[YOUR ASSIGNMENT] Restate the data that follows exactly as it stands, beginning with the first line and ending with the line that contains "Image resolution: width=1074, height=720.".

Stored items:
- Opening Delimiter -

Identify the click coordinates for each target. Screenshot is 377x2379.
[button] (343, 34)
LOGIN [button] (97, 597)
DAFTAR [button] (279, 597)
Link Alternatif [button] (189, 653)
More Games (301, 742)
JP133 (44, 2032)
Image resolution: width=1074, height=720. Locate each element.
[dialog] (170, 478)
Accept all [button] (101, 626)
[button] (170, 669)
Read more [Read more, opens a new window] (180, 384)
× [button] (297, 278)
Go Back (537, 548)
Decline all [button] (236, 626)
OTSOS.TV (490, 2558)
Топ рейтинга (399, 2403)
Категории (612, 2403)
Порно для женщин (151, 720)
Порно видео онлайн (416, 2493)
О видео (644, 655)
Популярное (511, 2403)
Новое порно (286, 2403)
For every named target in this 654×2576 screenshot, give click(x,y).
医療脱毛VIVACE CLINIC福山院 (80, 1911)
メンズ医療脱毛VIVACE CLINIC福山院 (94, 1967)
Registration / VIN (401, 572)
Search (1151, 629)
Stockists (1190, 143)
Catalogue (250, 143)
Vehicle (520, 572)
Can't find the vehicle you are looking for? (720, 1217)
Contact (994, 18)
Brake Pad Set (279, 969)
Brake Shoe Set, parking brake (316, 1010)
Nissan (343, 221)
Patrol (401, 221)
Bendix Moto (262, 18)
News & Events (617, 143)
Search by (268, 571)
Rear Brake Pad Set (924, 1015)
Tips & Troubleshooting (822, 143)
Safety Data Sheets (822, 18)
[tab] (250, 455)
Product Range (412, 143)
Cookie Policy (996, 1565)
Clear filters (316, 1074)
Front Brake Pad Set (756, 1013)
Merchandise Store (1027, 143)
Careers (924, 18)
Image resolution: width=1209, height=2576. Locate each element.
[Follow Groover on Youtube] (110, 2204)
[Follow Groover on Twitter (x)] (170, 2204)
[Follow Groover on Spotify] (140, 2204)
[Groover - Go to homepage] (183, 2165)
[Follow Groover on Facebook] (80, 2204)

- Closing Delimiter -

[COMPLETED EXERCISE]
Identify the click coordinates for each target. Screenshot is 377x2379.
[button] (343, 34)
LOGIN [button] (97, 597)
DAFTAR [button] (279, 597)
Link Alternatif [button] (189, 653)
More Games (301, 742)
JP133 (44, 2032)
Image resolution: width=1074, height=720. Locate each element.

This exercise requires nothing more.